#### Work instructions
Output range, inclusive: from the line containing "Plugs & Grommets (11) (84, 248)" to the line containing "Gift Certificates (318, 2506)". Restate those lines from the data below word for word and only those.
++++++
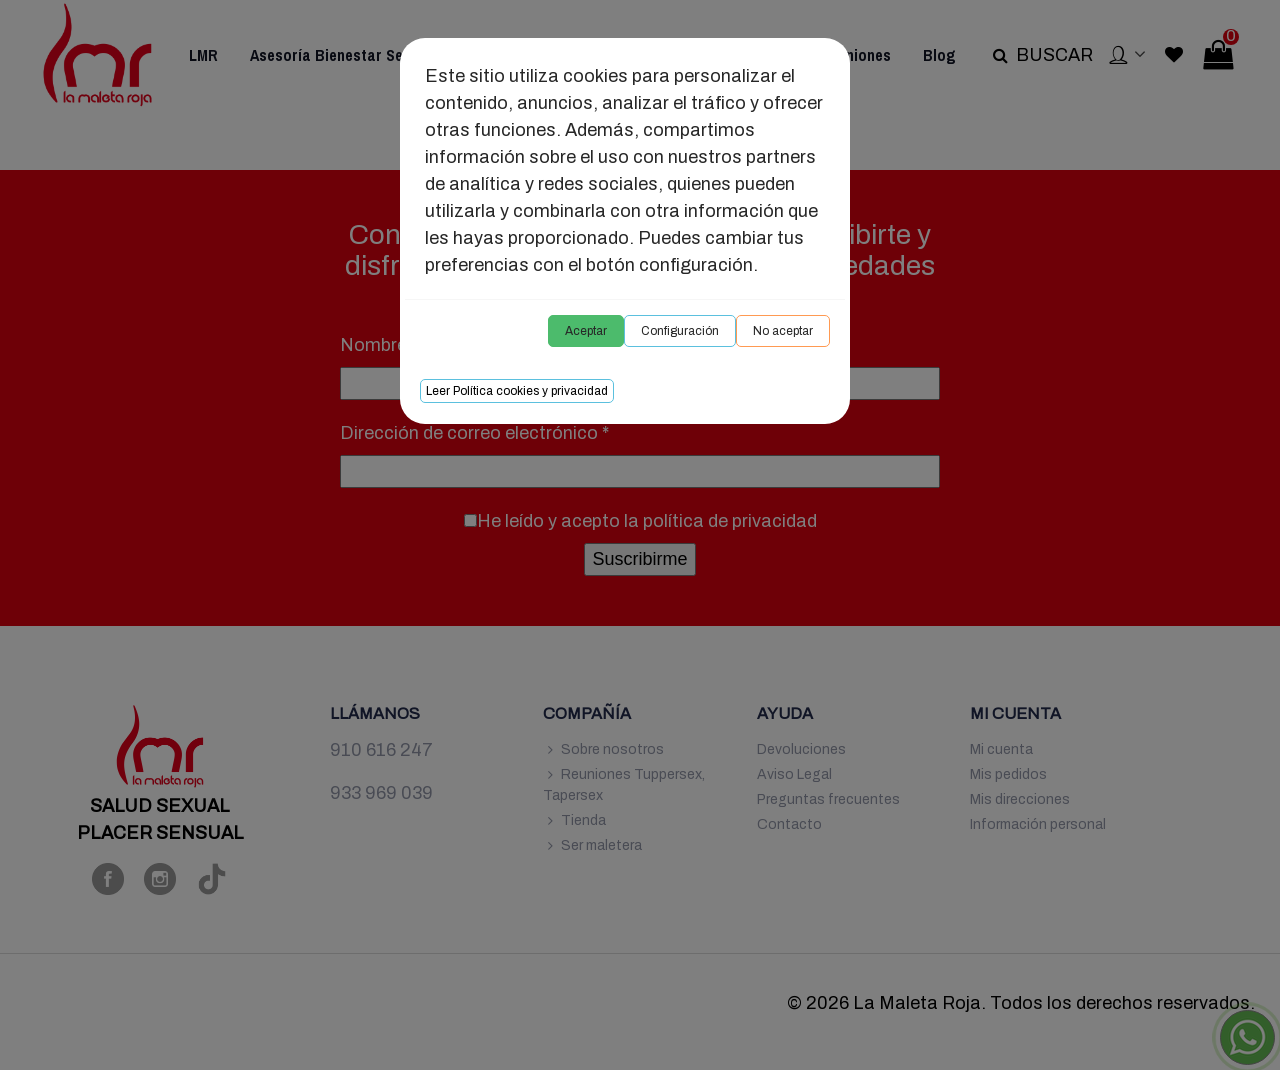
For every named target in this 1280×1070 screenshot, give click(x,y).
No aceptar (783, 331)
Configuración (680, 331)
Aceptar (586, 331)
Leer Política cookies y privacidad (517, 391)
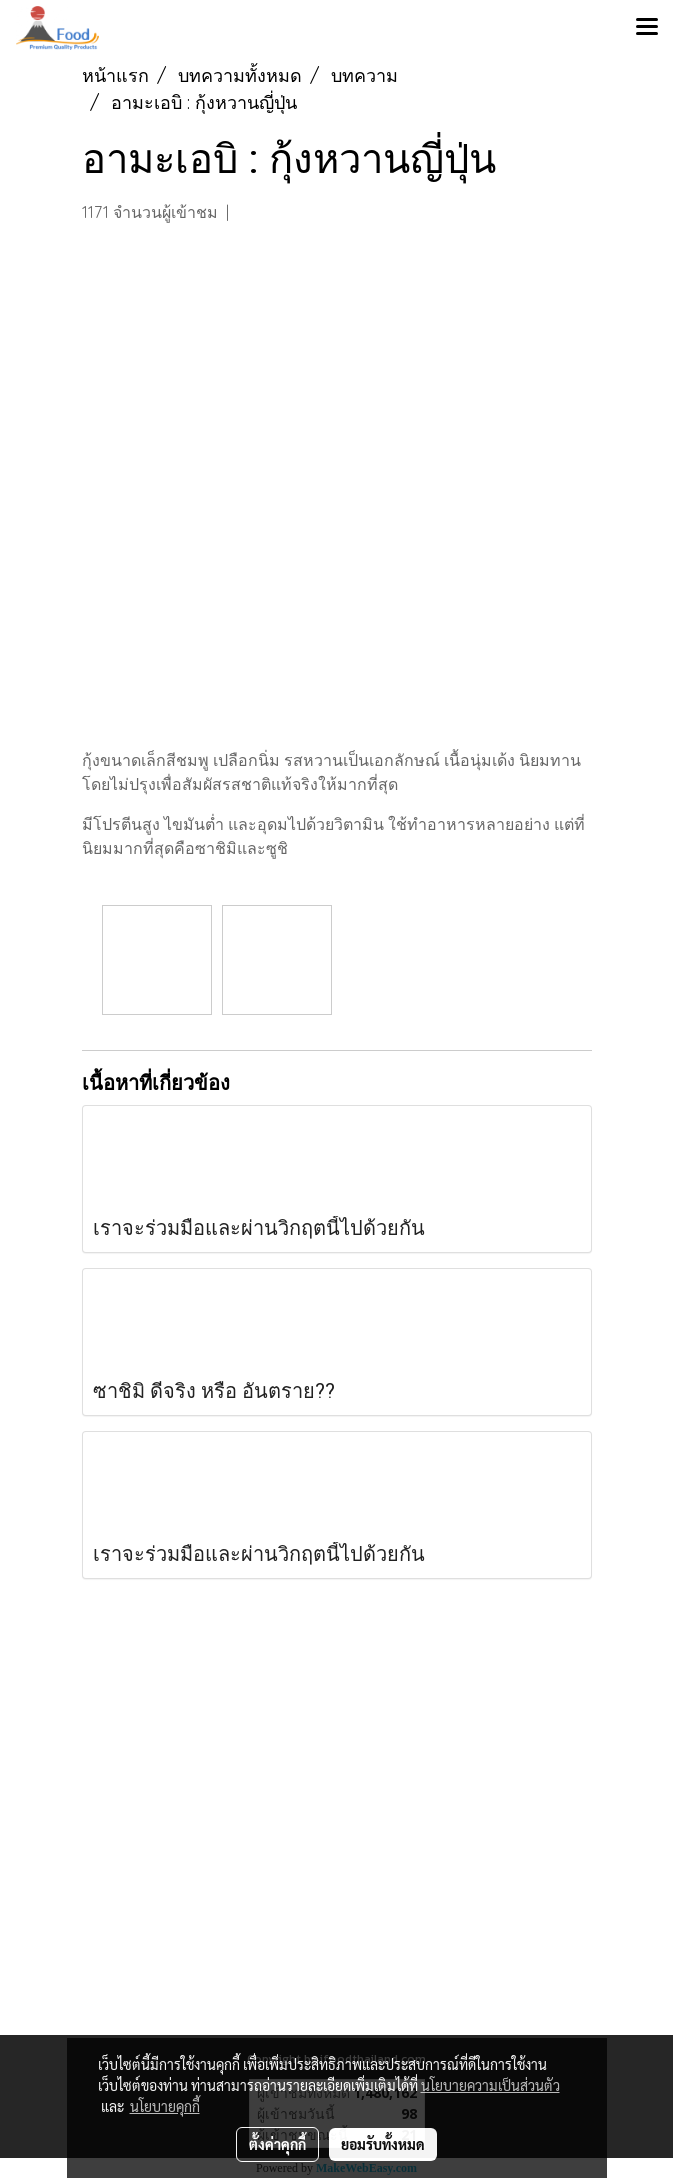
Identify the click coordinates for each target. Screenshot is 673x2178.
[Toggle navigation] (647, 28)
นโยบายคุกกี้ (165, 2106)
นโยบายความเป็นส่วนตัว (490, 2085)
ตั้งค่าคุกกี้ (277, 2144)
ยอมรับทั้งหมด (383, 2144)
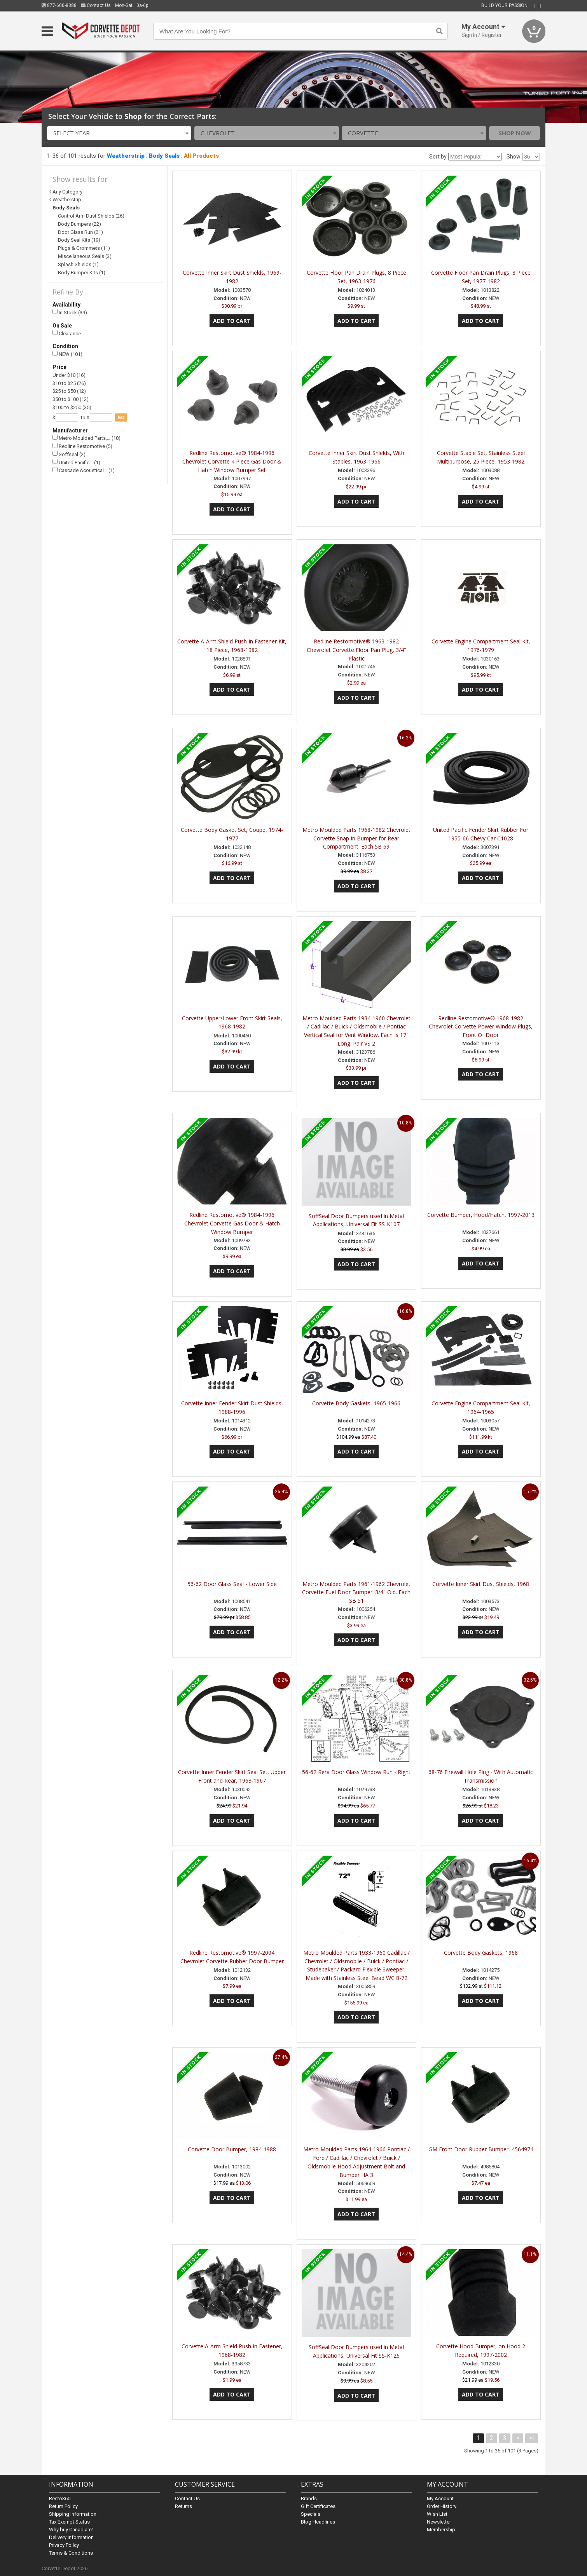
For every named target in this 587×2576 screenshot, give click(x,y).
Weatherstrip (126, 155)
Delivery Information (71, 2537)
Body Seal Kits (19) (79, 240)
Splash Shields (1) (78, 264)
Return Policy (63, 2506)
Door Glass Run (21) (80, 232)
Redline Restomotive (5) (82, 446)
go (121, 417)
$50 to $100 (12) (70, 399)
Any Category (67, 192)
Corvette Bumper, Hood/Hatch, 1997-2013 (481, 1214)
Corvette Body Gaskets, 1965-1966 (356, 1403)
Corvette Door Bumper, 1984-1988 (232, 2149)
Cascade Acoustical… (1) (83, 470)
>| (531, 2438)
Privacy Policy (64, 2545)
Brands (309, 2498)
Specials (310, 2514)
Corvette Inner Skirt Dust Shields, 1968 (480, 1584)
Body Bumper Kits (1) (81, 272)
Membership (441, 2529)
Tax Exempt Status (69, 2522)
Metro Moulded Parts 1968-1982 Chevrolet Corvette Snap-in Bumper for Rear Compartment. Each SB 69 (356, 838)
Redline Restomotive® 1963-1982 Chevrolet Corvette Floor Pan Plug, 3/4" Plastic (356, 650)
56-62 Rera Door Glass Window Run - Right (356, 1772)
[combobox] (119, 133)
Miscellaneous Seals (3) (85, 256)
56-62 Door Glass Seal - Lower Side (232, 1584)
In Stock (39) (69, 312)
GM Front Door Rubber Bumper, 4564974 (480, 2149)
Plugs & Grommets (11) (84, 248)
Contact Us (96, 5)
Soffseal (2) (69, 454)
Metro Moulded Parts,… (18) (86, 438)
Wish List (437, 2514)
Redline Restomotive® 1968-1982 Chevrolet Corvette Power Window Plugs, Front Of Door (481, 1026)
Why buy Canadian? (71, 2529)
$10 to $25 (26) (69, 383)
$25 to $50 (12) (69, 391)
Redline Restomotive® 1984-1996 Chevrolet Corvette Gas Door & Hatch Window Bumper (232, 1223)
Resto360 (59, 2498)
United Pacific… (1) (76, 462)
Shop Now (514, 133)
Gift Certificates (318, 2506)
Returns (183, 2506)
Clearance (66, 333)
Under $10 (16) (69, 375)
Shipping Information (72, 2514)
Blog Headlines (318, 2522)
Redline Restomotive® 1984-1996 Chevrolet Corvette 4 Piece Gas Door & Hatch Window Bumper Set (231, 461)
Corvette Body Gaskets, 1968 (481, 1952)
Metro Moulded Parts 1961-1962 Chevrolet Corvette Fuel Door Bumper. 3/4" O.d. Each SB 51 (356, 1592)
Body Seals (164, 155)
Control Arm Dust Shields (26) (91, 216)
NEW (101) (67, 354)
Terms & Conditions (71, 2553)
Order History (441, 2506)
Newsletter (439, 2522)
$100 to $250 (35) (71, 407)
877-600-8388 (59, 5)
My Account (440, 2498)
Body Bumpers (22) (79, 224)
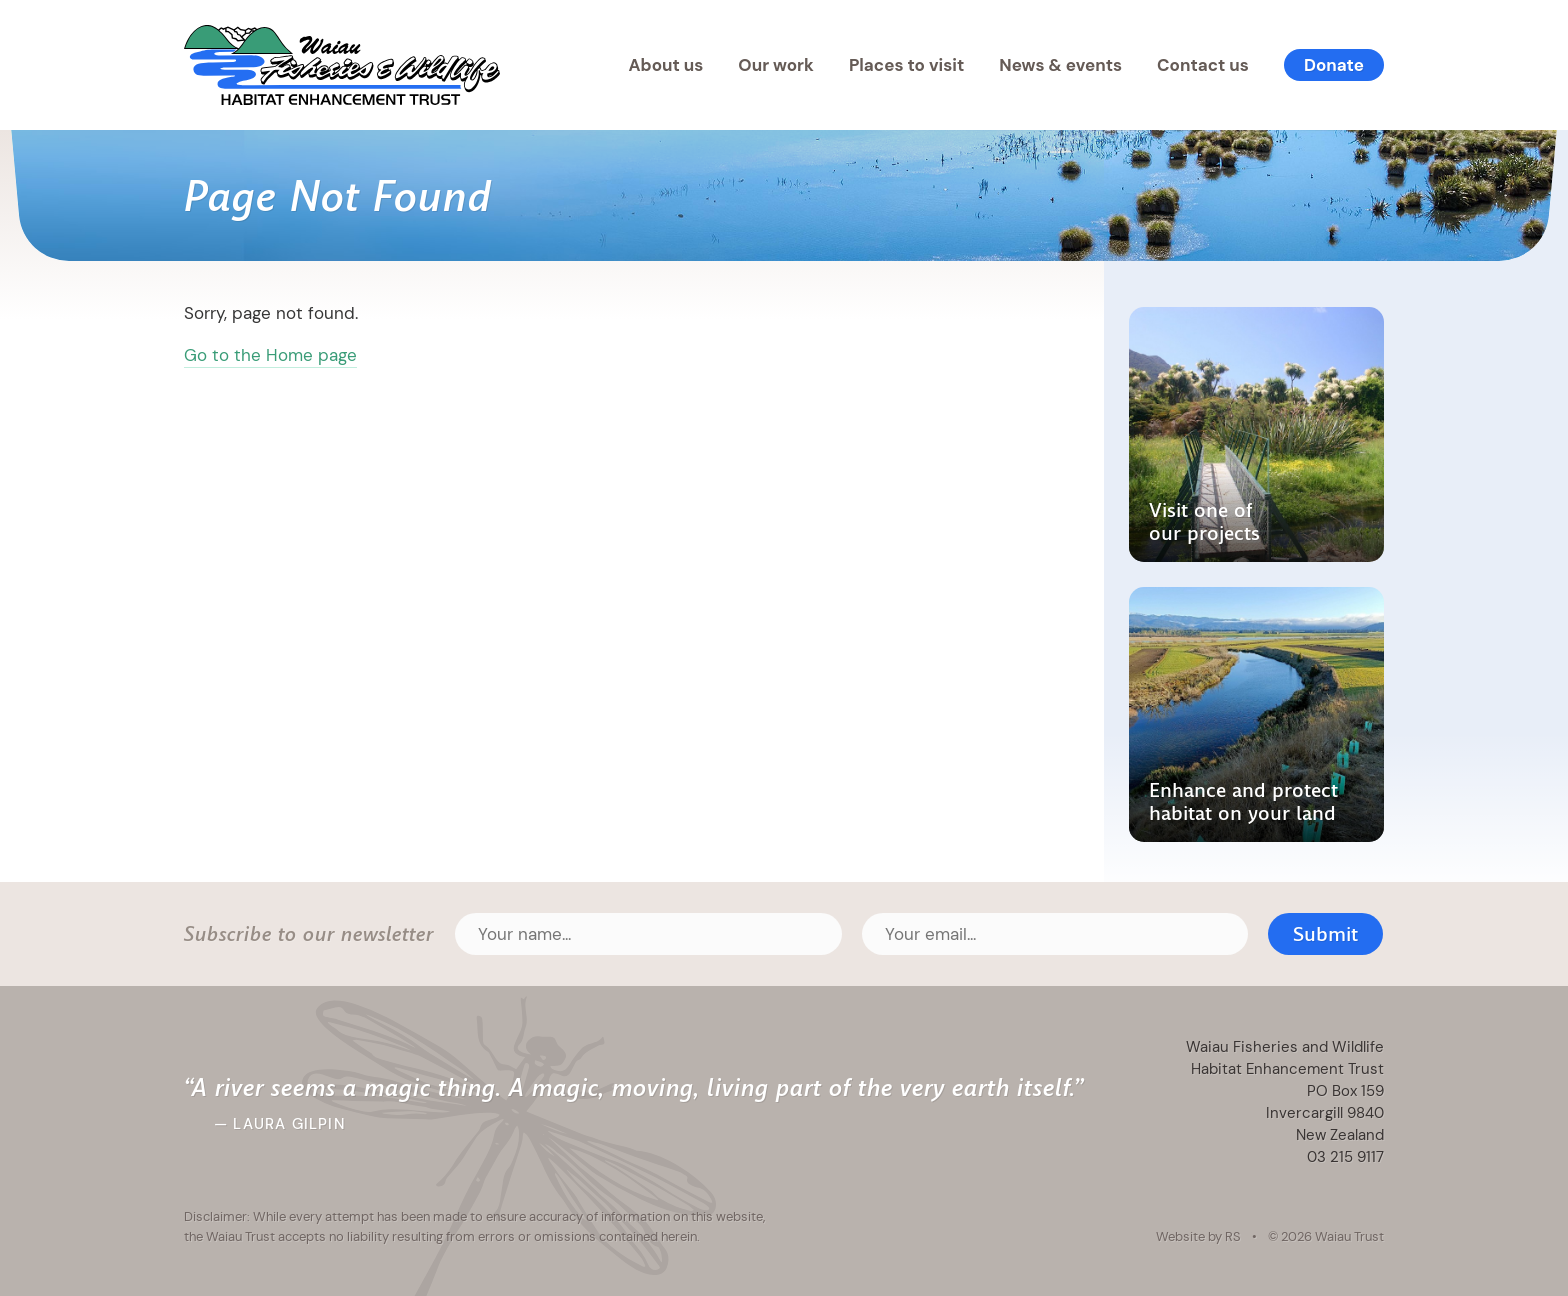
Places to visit (906, 65)
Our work (776, 65)
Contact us (1203, 65)
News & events (1060, 65)
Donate (1334, 65)
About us (665, 65)
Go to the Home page (270, 355)
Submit (1325, 934)
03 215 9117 (1345, 1156)
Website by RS (1198, 1236)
++++++
#### Exercise response
Plugs & Grommets (11) (84, 248)
Contact Us (96, 5)
Soffseal (2) (69, 454)
Metro Moulded Parts,… (18) (86, 438)
Wish List (437, 2514)
Redline Restomotive® 1968-1982 Chevrolet Corvette Power Window Plugs, Front Of Door (481, 1026)
Why buy Canadian? (71, 2529)
$10 to $25 (26) (69, 383)
$25 to $50 (12) (69, 391)
Redline Restomotive® 1984-1996 Chevrolet Corvette Gas Door & Hatch Window Bumper (232, 1223)
Resto360 (59, 2498)
United Pacific… (1) (76, 462)
Shop Now (514, 133)
Gift Certificates (318, 2506)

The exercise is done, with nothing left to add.